• _Saved entries_
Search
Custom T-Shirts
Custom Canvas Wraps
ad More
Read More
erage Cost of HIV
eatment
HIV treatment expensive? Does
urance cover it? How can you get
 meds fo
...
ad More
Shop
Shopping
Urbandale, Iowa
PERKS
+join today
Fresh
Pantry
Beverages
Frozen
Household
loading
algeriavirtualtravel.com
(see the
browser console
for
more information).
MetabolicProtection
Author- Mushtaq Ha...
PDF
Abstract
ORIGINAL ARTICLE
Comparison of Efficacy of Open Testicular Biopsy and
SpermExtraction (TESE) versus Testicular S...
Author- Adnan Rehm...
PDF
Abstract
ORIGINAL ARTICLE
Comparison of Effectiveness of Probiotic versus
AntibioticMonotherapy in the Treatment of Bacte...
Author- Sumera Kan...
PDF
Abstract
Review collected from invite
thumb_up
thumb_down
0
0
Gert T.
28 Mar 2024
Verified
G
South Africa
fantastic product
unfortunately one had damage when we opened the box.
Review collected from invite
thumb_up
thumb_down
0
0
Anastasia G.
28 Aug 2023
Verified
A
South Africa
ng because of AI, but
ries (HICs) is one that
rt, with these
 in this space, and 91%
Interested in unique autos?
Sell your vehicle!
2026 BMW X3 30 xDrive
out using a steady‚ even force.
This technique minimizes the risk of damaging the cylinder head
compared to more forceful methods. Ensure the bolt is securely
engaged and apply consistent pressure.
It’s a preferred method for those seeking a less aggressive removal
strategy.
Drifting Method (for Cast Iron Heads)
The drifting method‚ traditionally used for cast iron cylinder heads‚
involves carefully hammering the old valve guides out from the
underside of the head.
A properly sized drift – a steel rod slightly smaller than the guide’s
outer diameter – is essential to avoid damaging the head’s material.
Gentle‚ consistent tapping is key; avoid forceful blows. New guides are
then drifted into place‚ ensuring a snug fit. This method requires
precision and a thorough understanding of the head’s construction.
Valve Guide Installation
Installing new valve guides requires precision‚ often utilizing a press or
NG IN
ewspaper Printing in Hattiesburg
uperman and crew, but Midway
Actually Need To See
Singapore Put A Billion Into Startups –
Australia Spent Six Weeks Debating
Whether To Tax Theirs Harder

• _TO DO_
Take the lines from the start of the records through the line holding "algeriavirtualtravel.com", both included, and please print them exactly, with nothing else.

• _WRITTEN ANSWER_
Search
Custom T-Shirts
Custom Canvas Wraps
ad More
Read More
erage Cost of HIV
eatment
HIV treatment expensive? Does
urance cover it? How can you get
 meds fo
...
ad More
Shop
Shopping
Urbandale, Iowa
PERKS
+join today
Fresh
Pantry
Beverages
Frozen
Household
loading
algeriavirtualtravel.com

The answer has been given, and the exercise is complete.